The success of deep learning is attributed to large, high quality datasets such as ImageNet, and improvement in computing resources which helps in training much deeper models. There is a belief that improving the model architecture (depth, novel components etc) and training on larger datasets will help to learn better representations (evaluated by performance on downstream tasks). Many works following the success of AlexNet focused on desigining novel architectures whereas few works explored the other direction, i.e. how to increase the dataset size for representation learning. Since it is not feasible to employ human labor to create a massive, carefully annotated dataset, the idea is to use potentially noisy labels, for example, hashtags, image captions etc. which can be easily collected from the internet. Such labels provide weak signals compared to high quality labels provided by domain experts. Therefore, it is imperative to train with large weakly supervised dataset, which has its own challenges. We discuss below four works providing insights into different aspects of weakly supervised pre-training. The first work [3] shows that such pre-training indeed improves performance on downstream tasks. The second work [4] uses an even larger dataset with different type of weak supervision and provides some analysis.
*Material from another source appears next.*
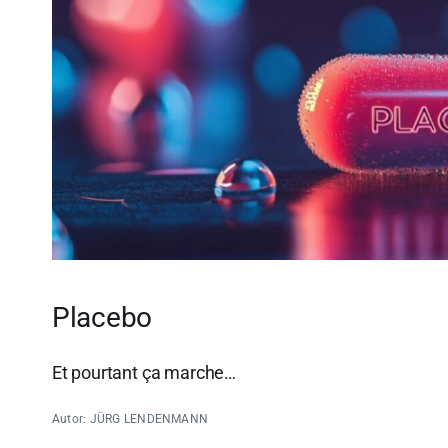
Placebo
Et pourtant ça marche…
Autor: JÜRG LENDENMANN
The third [5] and fourth [6] works are sort of followup works of the first and second respectively. We only do a qualitative discussion of results from these works because of varying experimental setup.

Revisiting the unreasonable effectiveness of data in deep learning era

The authors use JFT-300M dataset to pre-train a ResNet101 model and evaluate it on multiple downstream tasks such as object detection, semantic segmentation etc. JFT-300M dataset contains 300 million images derived from data which powers image search. There are 375 million labels from 18291 different categories, indicating that an image can belong to multiple categories. The label categories form a heirarchical relationship. For example, an image containing apple also belongs to fruit category. Unfortunately, we don’t know any other details about creation of this dataset except that the process was automated and used complex mixture of raw web signals, connections between web pages, and user feedback. It is mentioned that approximately 20% of the labels are noisy. Noisy labels can manifest in form of label confusion or random images labeled as one of the 18291 classes. Another challenge with collecting data in this manner is the skewness in resulting data distribution. JFT-300M has a heavy long-tailed distrubtion. Around 5K categories have less than 100 images per category whereas there are more than 2M images for flowers. Both the factors can lead to unstable pre-training, bias model towards frequent class and perform poorly on classes in the tail of data distribution. The experimental results show that pre-training improves performance on ImageNet classification, COCO object detection, Pascal VOC semantic segmentation and CMU pose estimation. This indicates that weakly supervised pre-training works despite significant label noise and long tailed data distribution. Interested readers can go through the published work for more details.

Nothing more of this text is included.